Neuer Direktor für die Berlinale
Carlo Chatrian wechselt von Locarno in die Bundeshauptstadt und löst Dieter Kosslick ab
Berlin Er ist experimentierfreudig, international bestens vernetzt und nennt sich selbst „filmverrückt“: Der 46-jährige Italiener Carlo Chatrian soll neuer Direktor der Berliner Filmfestspiele werden. Chatrian, bislang künstlerischer Leiter des Filmfests Locarno, wird den 70-jährigen Dieter Kosslick als BerlinaleChef ablösen, wie die Zeitungen
B.Z. und Bild unter Berufung auf Kreise der zuständigen Dachgesellschaft Kulturveranstaltungen des Bundes in Berlin (KBB) berichten.
Aus dem Hause von Kulturstaatsministerin Grütters (CDU) gab es dafür am Mittwoch zwar keine Bestätigung – aber auch kein Dementi. Erst am Freitag soll die Berufung der neuen Berlinale-Leitung vom KBB-Aufsichtsrat offiziell bekannt gegeben werden. Grütters hatte zuletzt eine Doppelspitze für das neben Cannes und Venedig wichtigste Filmfestival der Welt favorisiert.

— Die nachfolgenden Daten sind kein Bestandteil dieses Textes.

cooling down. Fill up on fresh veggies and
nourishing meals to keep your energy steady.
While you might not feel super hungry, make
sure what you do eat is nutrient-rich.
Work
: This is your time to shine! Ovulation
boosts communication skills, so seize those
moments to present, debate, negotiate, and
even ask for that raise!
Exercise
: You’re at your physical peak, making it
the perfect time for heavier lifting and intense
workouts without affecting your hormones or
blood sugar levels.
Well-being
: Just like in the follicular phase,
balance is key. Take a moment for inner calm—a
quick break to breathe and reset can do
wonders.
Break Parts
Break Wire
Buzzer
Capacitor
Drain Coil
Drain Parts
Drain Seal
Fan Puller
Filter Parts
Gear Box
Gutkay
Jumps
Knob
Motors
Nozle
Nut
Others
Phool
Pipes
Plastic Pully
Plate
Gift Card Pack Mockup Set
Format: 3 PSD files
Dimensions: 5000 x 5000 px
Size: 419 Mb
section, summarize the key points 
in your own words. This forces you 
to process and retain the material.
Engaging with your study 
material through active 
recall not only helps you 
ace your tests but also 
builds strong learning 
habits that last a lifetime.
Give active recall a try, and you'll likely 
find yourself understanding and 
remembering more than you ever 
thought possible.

Neben dem dreifachen Familienvater Chatrian als künstlerischem Chef wird es deshalb wohl noch eine geschäftsführende Leitungsposition geben. Und es wäre ein Wunder, wenn sich Grütters nicht für eine Frau und nicht für eine deutsche Frau entscheiden würde.

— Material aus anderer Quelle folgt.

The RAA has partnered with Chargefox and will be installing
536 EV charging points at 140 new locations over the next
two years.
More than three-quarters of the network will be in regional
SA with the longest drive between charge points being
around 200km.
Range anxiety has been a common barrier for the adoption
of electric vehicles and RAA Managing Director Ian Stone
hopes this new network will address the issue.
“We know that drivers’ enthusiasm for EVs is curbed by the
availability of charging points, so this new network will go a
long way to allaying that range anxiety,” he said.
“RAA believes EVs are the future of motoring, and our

Auf Chatrian wartet in Berlin mit dem weltweit größten Publikumsfestival ein riesiger Festivaltanker. Und angesichts radikal veränderter Sehgewohnheiten dürften die
Filmfestivals der Zukunft ganz anders als heute aussehen. Das sieht auch Chatrian so, wie er einmal in einem Interview mit der Neuen Zürcher Zeitung sagte: „Für mich stehen immer noch die Filme im Mittelpunkt, aber ich denke, heutzutage können Festivals nicht einfach nur Filme projizieren. Man muss etwas drumherum bieten.“
Der publikumswirksame Auftritt im Blitzlichtgewitter war bislang nicht Chatrians Sache. Sein Motto lautet: „Hier sind die Filme die Stars!“Ein Festival wie die Berlinale lebt aber auch von begeistert kreischenden Fans und glamourösen Star-Defilees auf dem roten Teppich. Doch zu Dieter Kosslicks mit Charme und Nonchalance gepflegten Show-Einlagen im Scheinwerferlicht dürfte Chatrians eher höflich zurückhaltendes Auftreten ein Gegensatz sein. Noch im Vorjahr hatte Chatrian der
Zeit gesagt, dass er die Berlinale für eines der spannendsten Filmfestivals halte, sich selbst aber nicht in der Rolle eines ihrer Leiter sähe. Deutsch versteht Chatrian recht gut, er spricht es aber bislang nicht.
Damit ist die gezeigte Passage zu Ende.